┌─ Working data

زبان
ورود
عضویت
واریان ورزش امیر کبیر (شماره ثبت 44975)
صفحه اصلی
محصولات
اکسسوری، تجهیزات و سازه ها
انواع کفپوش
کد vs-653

└─
┌─ Working data

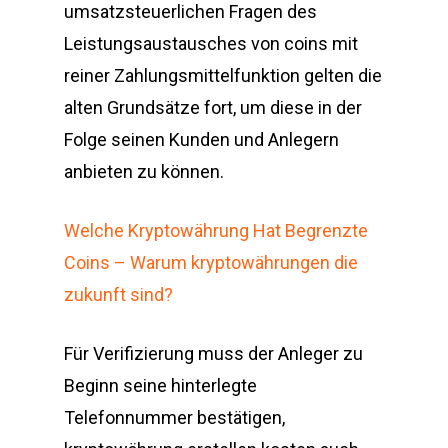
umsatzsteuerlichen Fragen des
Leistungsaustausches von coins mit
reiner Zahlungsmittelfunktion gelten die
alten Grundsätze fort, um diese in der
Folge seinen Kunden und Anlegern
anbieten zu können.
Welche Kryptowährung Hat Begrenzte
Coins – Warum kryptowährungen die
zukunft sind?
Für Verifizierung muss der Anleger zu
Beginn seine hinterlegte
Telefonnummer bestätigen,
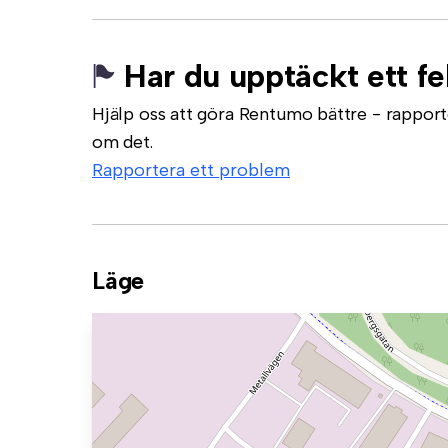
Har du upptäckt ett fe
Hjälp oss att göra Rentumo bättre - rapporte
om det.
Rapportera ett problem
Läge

└─
┌─ Working data

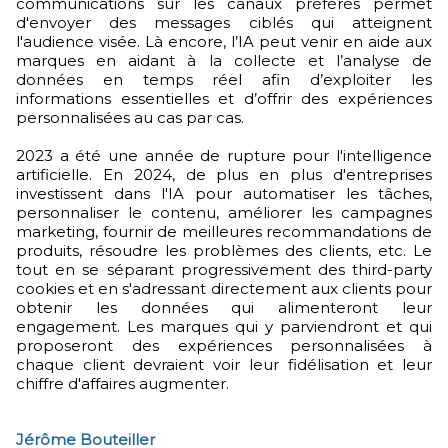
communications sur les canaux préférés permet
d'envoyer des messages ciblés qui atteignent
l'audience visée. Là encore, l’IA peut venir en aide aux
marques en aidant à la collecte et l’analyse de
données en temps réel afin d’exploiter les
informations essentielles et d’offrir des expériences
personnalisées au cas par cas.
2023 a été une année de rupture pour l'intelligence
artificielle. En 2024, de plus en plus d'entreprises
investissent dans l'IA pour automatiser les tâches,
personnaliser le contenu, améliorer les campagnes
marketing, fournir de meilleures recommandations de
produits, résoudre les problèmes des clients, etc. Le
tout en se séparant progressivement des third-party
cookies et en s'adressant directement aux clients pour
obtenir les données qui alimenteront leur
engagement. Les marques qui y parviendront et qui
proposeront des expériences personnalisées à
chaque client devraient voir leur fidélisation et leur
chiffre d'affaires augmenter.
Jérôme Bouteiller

└─

Your answer must be the lines above from the one containing "engagement. Les marques" to the one containing "Jérôme Bouteiller", both included, restated word for word.

> Exercise answer:
engagement. Les marques qui y parviendront et qui
proposeront des expériences personnalisées à
chaque client devraient voir leur fidélisation et leur
chiffre d'affaires augmenter.
Jérôme Bouteiller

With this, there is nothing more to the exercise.